Un ruolo di villain è ciò che sembra più lontano possibile da quest’attore, ma quella di J.J. Abrams è la mossa giusta, che gli affida la parte di Kylo Ren, e Driver è bravissimo nel destreggiarsi con un personaggio instabile, difficile da controllare, con un grande conflitto interiore che l’attore riesce a mettere in luce nel modo giusto.
È decisamente la svolta per Adam, che continua a imporre la sua ingombrante presenza sui vari set hollywoodiani, da Silence di Scorsese a La truffa dei Logan di Soderbergh fino a BlackKklansman di Spike Lee e L’uomo che uccise Don Chisciotte di Terry Gilliam, e non solo.
Praticamente nel giro 7 anni l’attore ha già recitato con quasi tutti i migliori registi presenti in circolazione, e andando a memoria non ci vengono in mente molti altri colleghi di Driver che possano vantare un simile curriculum vitae. Gli ultimi due film citati sono poi particolarmente importanti per la sua carriera: BlacKkKlansman soprattutto, perché gli consente di ottenere la prima candidatura all’Oscar (migliore attore non protagonista); la prima di tante che arriveranno nel futuro, ci viene da dire.
Il film di Spike Lee è stato apprezzatissimo da buona parte della critica, grazie ad un’ottima mescolanza di satira politica, narrazione e blaixploitan, sebbene forse il regista calchi un po’ troppo la mano su alcuni aspetti rendendo il tutto eccessivamente metacinematografico e azzerando le possibilità di farlo diventare un capolavoro.

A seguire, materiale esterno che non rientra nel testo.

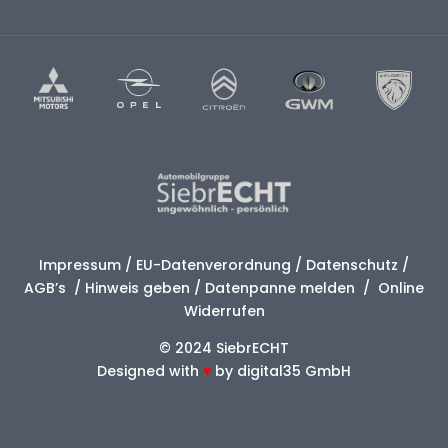
Impressum
/
EU-Datenverordnung
/
Datenschutz
/
AGB’s
/
Hinweis geben
/
Datenpanne melden
/
Online
Widerrufen
© 2024 SiebrECHT
Designed with
♥
by
digital35 GmbH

Resta comunque un ottimo film, e Adam Driver convince tutti anche qui, così come farà – e anche di più, grazie ad un maggiore minutaggio – in L’uomo che uccise Don Chisciotte, di Terry Gilliam.
L’ultima fatica del folle e visionario regista di Paura e Delirio a Las Vegas ha avuto una gestazione lunghissima, e per molto tempo ha rischiato la cancellazione. Ci ha creduto fino alla fine però Gilliam, ed ha fatto bene, perché il risultato è convincente, nonostante i tanti anni di attesa abbiano spazzato via l’ipotetico cast iniziale, regalandocene però uno ugualmente all’altezza.
Senza Johnny Depp ma con Adam Driver, magistrale protagonista, e con Jonathan Pryce, che a lungo ha cercato la parte senza trovarla, e quando gli è stata concessa non ha deluso le aspettative, restituendoci un hidalgo straripante.
Nella lista dei grandi registi con cui ha già recitato Driver poi, va aggiunto senza dubbio il nome di Jim Jarmush, uno di quelli con cui tutti vorrebbero lavorare. Lo ha fatto con Dead don’t die, di certo non uno dei più migliori film del Maestro, ma nel quale ha avuto la possibilità di condividere la scena con Bill Murray, riuscendo nell’ardua impresa di non essere totalmente annullato dal carisma del veterano ed anzi tenendogli testa.
Adesso che la sua strada è in discesa, ci aspettano un nuovo Star Wars, “L’ascesa di Skywalker” e altri due lungometraggi davvero interessanti, uno prodotto da Amazon per la regia di Scott Z. Burns, ovvero The Report, in cui Driver si trova legato da un doppio filo al suo passato, poiché interpreta un membro Senato degli Stati Uniti che viene assegnato ad un’indagine sul programma di detenzione ed interrogatorio della CIA. Qui scoprirà le brutali e immorali tecniche di interrogatorio adottate dagli agenti dopo gli attentati dell’11 settembre 2001.
E poi, di genere totalmente diverso, lo vedremo in Storia di un matrimonio, film Netflix diretto da Noah Baumbach (a cui Driver è molto legato), dove recita al fianco di Scarlett Johansson in un dramma familiare che sembra quasi candidarsi – con le dovute proporzioni – ad essere una sorta di Revolutionary Road del nuovo millennio (giudicheremo, poi, dopo averlo visto).
Ciò di cui siamo certi però è che l’incredibile ascesa di Adam Driver non si arresterà qui, perché questo attore un po’ stravagante, con queste peculiarità fisiche che lo rendono riconoscibile sempre e ovunque ma soprattutto con le sue grandi doti interpretative e una determinazione come pochi, può davvero ritagliarsi un ruolo di tutto rispetto nel firmamento hollywoodiano.